WHAT IS REQUIRED: All lines holding the string "Evolve" should be copied from the data below.

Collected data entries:
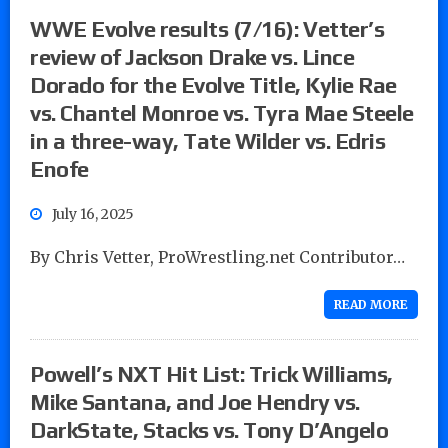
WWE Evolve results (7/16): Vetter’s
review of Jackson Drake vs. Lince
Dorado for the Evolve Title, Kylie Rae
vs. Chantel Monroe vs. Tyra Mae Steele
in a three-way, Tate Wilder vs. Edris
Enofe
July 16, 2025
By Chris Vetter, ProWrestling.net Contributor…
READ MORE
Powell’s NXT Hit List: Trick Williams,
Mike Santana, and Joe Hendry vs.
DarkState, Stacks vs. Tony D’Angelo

---

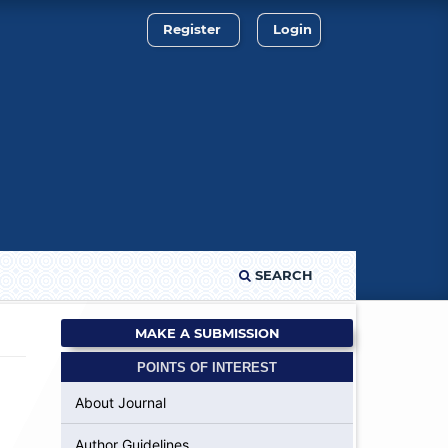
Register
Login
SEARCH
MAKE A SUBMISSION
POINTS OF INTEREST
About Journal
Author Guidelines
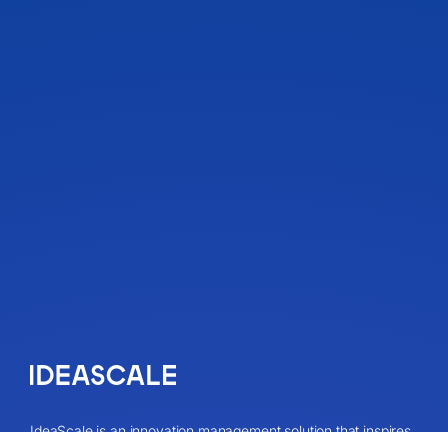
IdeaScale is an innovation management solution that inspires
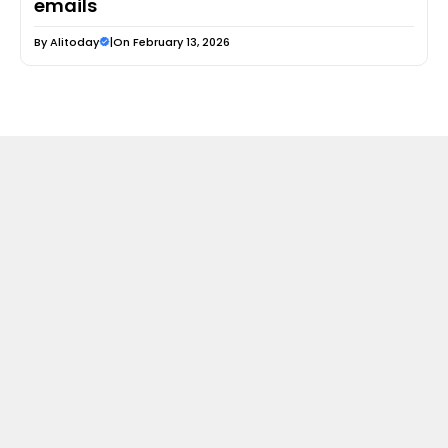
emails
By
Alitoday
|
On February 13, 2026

ANSWER BELOW:
WWE Evolve results (7/16): Vetter’s
Dorado for the Evolve Title, Kylie Rae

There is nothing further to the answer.